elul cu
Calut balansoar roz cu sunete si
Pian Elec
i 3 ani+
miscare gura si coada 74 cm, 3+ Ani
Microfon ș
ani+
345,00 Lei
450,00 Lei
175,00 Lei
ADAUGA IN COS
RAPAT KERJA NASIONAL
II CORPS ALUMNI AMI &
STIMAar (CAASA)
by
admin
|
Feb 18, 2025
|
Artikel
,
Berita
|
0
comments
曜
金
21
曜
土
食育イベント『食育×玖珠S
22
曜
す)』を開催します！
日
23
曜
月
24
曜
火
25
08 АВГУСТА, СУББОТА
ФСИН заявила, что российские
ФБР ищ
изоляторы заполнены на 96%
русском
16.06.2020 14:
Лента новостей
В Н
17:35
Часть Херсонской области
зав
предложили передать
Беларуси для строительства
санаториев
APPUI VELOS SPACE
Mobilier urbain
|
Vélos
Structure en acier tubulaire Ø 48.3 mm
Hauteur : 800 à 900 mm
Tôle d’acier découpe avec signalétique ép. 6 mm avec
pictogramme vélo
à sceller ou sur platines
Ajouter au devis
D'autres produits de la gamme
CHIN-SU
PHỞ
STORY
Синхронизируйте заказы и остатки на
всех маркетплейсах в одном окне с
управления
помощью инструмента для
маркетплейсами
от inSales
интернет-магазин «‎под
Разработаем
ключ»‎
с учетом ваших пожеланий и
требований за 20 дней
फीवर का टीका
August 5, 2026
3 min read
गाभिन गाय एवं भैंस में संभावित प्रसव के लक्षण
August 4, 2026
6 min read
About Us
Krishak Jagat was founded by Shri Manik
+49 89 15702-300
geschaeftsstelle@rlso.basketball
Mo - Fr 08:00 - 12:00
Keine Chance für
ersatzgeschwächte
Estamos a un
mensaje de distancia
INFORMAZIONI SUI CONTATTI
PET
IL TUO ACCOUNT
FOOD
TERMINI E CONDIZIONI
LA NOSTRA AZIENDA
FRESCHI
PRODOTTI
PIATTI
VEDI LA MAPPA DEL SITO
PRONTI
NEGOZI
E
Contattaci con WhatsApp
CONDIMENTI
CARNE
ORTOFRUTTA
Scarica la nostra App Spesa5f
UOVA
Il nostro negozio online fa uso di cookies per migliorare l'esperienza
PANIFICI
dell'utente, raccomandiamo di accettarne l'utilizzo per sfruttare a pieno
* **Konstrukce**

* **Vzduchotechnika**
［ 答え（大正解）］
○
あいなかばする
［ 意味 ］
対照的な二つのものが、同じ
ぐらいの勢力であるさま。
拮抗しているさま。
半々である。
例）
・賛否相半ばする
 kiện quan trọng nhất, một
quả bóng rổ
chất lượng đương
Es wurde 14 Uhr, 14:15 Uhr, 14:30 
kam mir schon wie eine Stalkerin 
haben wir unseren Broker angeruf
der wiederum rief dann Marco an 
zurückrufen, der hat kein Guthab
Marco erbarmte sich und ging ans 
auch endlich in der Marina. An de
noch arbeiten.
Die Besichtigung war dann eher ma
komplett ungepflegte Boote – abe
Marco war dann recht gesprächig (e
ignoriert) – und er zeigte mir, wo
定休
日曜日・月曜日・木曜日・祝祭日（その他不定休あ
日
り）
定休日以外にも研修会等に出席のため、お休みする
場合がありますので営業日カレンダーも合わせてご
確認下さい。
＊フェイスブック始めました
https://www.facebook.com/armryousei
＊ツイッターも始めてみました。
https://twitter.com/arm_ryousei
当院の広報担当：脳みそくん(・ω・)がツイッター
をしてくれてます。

■ ■ ■ ■

Which lines of the data above contain "https"? Copy each one.

- Final answer:
https://www.facebook.com/armryousei
https://twitter.com/arm_ryousei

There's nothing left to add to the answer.